Lionsgate confirmed the figure to Rolling Stone.

That total comprises $358.6 million domestically and $553.3 million from international markets and, as the studio noted, it does not yet include the film’s most recent weekend, meaning the record is still climbing.

It edges Michael past the $910.8 million lifetime worldwide gross of Bohemian Rhapsody, the 2018 Freddie Mercury and Queen biopic that earned Rami Malek the Best Actor Academy Award.

The margin at the point of overtake was slim, barely $1 million, but it widened fast: by Sunday (June 14), Michael’s worldwide haul had reached approximately $932.2 million.

The scale of that number becomes clearer in context. Only Michael and Bohemian Rhapsody have taken the music-biopic genre anywhere near the $900 million mark.

Every other title sits far below. Box Office Mojo figures put Elvis (2022) a distant third at $288.7 million, followed by Straight Outta Compton (2015) at $202.2 million, Rocketman (2019) at roughly $195 million, Bob Marley: One Love (2024) at $180.8 million, and the Bob Dylan film A Complete Unknown (2024) at $140 million.

No music biopic outside the top two has crossed $300 million.



For the music industry, the box-office milestone is only part of the story. The film has driven a sharp, sustained surge in Michael Jackson‘s streaming since it opened.

When MBW reported the film passing $500 million, Luminate data showed Jackson’s catalog streams jumping 95% on its opening weekend versus the weekend before, his Spotify monthly listeners climbing by 5 million (from around 68 million to 73 million), and 14 of his songs charting simultaneously on Spotify’s global weekly chart, led by Billie Jean at No. 3. Thriller also returned to the Billboard 200’s top 10.

That windfall matters commercially to Sony Music Group. In a deal that closed in late 2023 and was cleared by a California appeals court in August 2024, Sony Music acquired a 50% stake in Jackson’s publishing and recorded-masters catalog, a transaction that valued his music rights at around $1.5 billion, with Sony reported to have paid in the region of $750 million for its half.

The catalog includes his Mijac publishing company, home to Jackson’s own compositions plus works by Sly & the Family Stone, Curtis Mayfield and Ray Charles.

There is an added twist for Sony. The company also controls Queen‘s catalog, acquired in a deal reportedly valued at around £1 billion ($1.27 billion). That means both the film Michael just dethroned, Bohemian Rhapsodywhich is built on Queen’s music, and Michael itself now drive streaming activity into Sony-owned catalogs.

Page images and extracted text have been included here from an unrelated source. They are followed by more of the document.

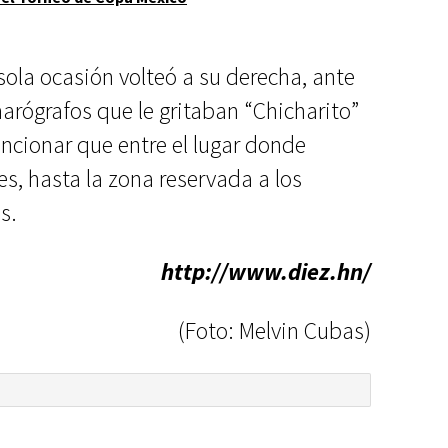
sola ocasión volteó a su derecha, ante
arógrafos que le gritaban “Chicharito”
encionar que entre el lugar donde
s, hasta la zona reservada a los
s.
http://www.diez.hn/
(Foto: Melvin Cubas)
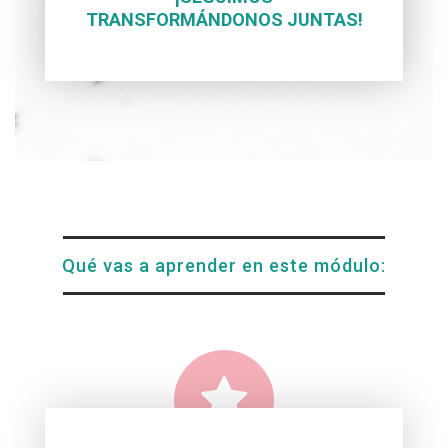
TRANSFORMÁNDONOS JUNTAS!
Qué vas a aprender en este módulo:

The Jackson acquisition was one of a run of blockbuster catalog deals by Sony Music Group under chairman Rob Stringer that have cumulatively pushed the company’s M&A spending past $6 billion over the past decade, per MBW’s estimate.

Michael was directed by Antoine Fuqua and written by John Logan, with Jaafar Jackson, Jackson’s nephew, making his screen debut in the title role. It was produced by Graham King, who also produced Bohemian Rhapsody, alongside the estate’s co-executors John Branca and John McClain. Lionsgate distributed the film in the US, with Universal Pictures handling international markets.

The result rewrites several record books. Michael is now Lionsgate‘s highest-grossing theatrical release ever. Its $218.8 million global opening was the biggest debut for a music biopic in history, while its $97.2 million domestic bow beat the prior genre record: Straight Outta Compton‘s $60.2 million in 2015.

The film also ranks as the second-biggest release of 2026 worldwide and the second-highest-grossing biopic of any kind, trailing only Oppenheimer (around $975.8 million). For Graham King, it means surpassing his own genre record.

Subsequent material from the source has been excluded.